The new private equity strategy initially will be provided by Vanguard Institutional Advisory Services to pensions, endowments and foundations, as part of an ongoing effort to further expand the suite of products for those clients. In keeping with its enterprise-wide focus on advice, Vanguard has invested considerably in its advisory services for a broad range of investors, including outsourced chief investment officer (OCIO) capabilities. 

“Many institutional clients seek alpha sources not readily available in the public markets,” says Chris Philips, head of Vanguard Institutional Advisory Services.  “While these organizations may want exposure to the opportunities available in the private markets, it can be challenging to access leading private equity managers and invest with discipline and skill. Through this partnership, Vanguard’s portfolio construction and investment committee governance capabilities will be complemented with HarbourVest’s private market expertise, to the ultimate benefit of our clients.”

Transamerica Launches Emerging Markets Opportunities Fund

Transamerica has launched the Transamerica Emerging Markets Opportunities fund, now available to retail and institutional investors.

Transamerica selected Wellington Management Company LLP to sub-advise the fund.

Transamerica Emerging Markets Opportunities (NASDAQ: TEOIX) fund offers investors a diversified approach to investing in a global emerging market portfolio of stocks with market capitalizations in excess of $3.5 billion. Portfolio allocations are generally expected to align closely with the sector weights of the MSCI Emerging Markets Index.

Northern Trust Automates Processing for Bank Loan Trading

Northern Trust has automated processing of the full trade settlement lifecycle for syndicated bank loans through integration with IHS Markit’s ClearPar Custodian Services Messaging capability.
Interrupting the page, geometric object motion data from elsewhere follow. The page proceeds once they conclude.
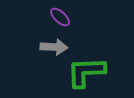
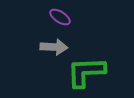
purple ellipse: rotated 10 degrees counterclockwise
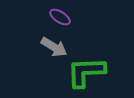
gray arrow: rotated 28 degrees clockwise
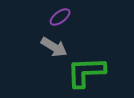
purple ellipse: rotated 70 degrees counterclockwise
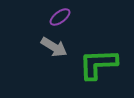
green L-shape: moved 12 px right, 8 px up
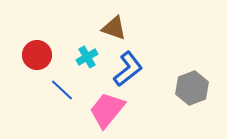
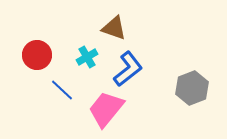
pink trapezoid: moved 1 px left, 1 px up
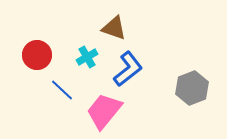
pink trapezoid: moved 2 px left, 2 px down
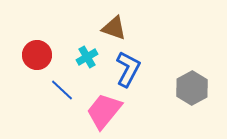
blue L-shape: rotated 24 degrees counterclockwise
gray hexagon: rotated 8 degrees counterclockwise
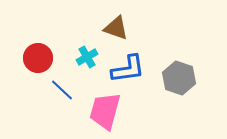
brown triangle: moved 2 px right
red circle: moved 1 px right, 3 px down
blue L-shape: rotated 54 degrees clockwise
gray hexagon: moved 13 px left, 10 px up; rotated 12 degrees counterclockwise
pink trapezoid: moved 1 px right; rotated 24 degrees counterclockwise
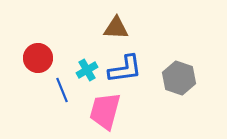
brown triangle: rotated 16 degrees counterclockwise
cyan cross: moved 13 px down
blue L-shape: moved 3 px left
blue line: rotated 25 degrees clockwise
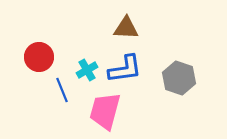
brown triangle: moved 10 px right
red circle: moved 1 px right, 1 px up
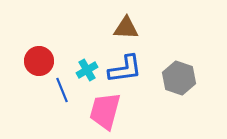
red circle: moved 4 px down
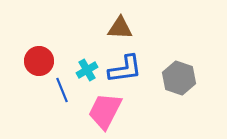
brown triangle: moved 6 px left
pink trapezoid: rotated 12 degrees clockwise
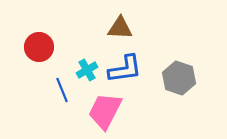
red circle: moved 14 px up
Designed to deliver trade data in a standardized format via secured communications, this service increases scalability and efficiency while reducing the risks inherent in a manual trade settlement process.

The new solution enables Northern Trust to map critical trade and funding information seamlessly into its proprietary bank loan servicing platform, thereby providing digital access to all parties in a transaction. Key transaction data, including settlement date, settlement amounts and wire instructions is streamlined and communicated electronically, allowing Northern Trust to seamlessly accommodate the triple digit trade volume increase it has experienced in the last five years.

“Syndicated loans are an increasingly important asset class for our institutional investors and family offices seeking higher yields. Integration with trade platforms such as ClearPar removes the potential for latency in the process and demonstrates our commitment to delivering timely and accurate daily data to our clients across the globe,” says Pete Cherecwich, president of Corporate and Institutional Services, Northern Trust. “Our work with IHS Markit to automate trade and payment information not only drives efficiency but enhances risk management. This integration raises the bar in complex asset processing—it is a major advance for Northern Trust and the syndicated loans market and will deliver tangible benefits to our clients.”